Items from a dataset:
________________________________________

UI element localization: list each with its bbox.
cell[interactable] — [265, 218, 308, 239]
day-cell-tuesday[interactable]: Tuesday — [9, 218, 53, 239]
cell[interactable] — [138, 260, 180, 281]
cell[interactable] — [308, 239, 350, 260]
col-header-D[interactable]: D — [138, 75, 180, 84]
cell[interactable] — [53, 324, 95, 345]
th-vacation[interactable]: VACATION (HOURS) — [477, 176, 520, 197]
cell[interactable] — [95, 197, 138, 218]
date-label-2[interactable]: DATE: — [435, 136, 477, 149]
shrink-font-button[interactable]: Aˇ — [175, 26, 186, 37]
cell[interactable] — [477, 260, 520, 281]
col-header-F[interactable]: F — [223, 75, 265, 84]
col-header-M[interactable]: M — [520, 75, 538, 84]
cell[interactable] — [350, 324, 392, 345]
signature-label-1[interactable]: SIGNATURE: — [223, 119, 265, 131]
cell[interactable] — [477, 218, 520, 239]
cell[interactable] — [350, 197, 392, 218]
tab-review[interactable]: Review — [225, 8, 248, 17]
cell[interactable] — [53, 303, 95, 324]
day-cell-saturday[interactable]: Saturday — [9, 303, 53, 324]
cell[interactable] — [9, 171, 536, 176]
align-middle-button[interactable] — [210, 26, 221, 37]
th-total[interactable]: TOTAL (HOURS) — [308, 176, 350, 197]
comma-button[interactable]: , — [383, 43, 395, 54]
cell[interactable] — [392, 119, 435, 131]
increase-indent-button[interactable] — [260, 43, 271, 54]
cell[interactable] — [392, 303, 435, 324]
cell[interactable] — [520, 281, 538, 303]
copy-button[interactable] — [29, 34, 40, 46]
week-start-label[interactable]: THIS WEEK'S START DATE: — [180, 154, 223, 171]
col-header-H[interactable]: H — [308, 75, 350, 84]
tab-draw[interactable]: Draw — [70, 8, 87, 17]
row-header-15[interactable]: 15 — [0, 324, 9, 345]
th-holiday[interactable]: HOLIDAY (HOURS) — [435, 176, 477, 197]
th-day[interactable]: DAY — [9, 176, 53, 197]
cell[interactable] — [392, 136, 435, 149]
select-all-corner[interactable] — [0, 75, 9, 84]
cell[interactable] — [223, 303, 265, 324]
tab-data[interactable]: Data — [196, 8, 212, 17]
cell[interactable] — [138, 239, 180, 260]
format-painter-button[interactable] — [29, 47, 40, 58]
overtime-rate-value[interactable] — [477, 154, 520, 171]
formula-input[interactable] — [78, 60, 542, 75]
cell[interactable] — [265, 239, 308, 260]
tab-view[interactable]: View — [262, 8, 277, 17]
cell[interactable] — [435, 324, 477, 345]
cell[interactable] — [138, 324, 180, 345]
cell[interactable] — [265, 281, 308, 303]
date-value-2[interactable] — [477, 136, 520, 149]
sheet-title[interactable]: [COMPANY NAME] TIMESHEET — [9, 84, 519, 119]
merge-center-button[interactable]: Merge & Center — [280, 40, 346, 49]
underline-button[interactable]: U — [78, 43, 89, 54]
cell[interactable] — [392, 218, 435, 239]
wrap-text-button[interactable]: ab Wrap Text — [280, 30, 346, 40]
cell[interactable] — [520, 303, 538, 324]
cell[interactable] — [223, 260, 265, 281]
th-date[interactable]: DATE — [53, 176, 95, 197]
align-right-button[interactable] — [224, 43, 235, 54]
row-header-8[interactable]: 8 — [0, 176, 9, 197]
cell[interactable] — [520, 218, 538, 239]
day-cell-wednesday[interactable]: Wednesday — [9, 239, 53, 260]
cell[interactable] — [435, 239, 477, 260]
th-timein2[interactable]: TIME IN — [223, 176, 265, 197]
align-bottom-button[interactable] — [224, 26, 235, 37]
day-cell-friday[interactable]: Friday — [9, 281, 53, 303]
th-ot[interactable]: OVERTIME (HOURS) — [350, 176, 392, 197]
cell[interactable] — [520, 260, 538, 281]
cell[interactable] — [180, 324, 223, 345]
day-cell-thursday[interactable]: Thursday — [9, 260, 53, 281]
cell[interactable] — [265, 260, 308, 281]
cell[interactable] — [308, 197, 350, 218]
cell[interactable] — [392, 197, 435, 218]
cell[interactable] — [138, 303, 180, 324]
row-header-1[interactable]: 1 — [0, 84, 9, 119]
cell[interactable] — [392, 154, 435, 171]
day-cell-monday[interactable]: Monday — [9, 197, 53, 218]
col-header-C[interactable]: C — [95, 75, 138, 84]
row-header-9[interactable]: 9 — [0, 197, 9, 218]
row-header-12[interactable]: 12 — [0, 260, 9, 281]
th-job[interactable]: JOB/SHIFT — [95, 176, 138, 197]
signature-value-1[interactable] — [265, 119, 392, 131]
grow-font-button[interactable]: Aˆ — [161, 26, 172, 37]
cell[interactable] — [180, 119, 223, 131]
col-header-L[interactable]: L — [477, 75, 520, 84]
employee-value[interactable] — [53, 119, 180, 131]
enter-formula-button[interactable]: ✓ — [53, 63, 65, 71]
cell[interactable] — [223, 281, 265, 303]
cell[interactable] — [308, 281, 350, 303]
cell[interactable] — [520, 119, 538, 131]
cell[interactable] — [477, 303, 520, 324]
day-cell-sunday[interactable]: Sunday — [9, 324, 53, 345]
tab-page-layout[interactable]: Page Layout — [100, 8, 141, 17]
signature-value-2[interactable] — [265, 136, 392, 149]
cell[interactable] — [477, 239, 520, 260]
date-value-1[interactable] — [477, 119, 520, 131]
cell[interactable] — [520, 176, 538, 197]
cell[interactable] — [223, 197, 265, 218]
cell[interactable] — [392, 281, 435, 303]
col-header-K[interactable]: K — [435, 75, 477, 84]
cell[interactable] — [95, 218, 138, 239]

________________________________________

## Task requirements
Every line above in which the word "value" is present must be copied into the answer.

## Written response
overtime-rate-value[interactable] — [477, 154, 520, 171]
date-value-2[interactable] — [477, 136, 520, 149]
signature-value-1[interactable] — [265, 119, 392, 131]
employee-value[interactable] — [53, 119, 180, 131]
signature-value-2[interactable] — [265, 136, 392, 149]
date-value-1[interactable] — [477, 119, 520, 131]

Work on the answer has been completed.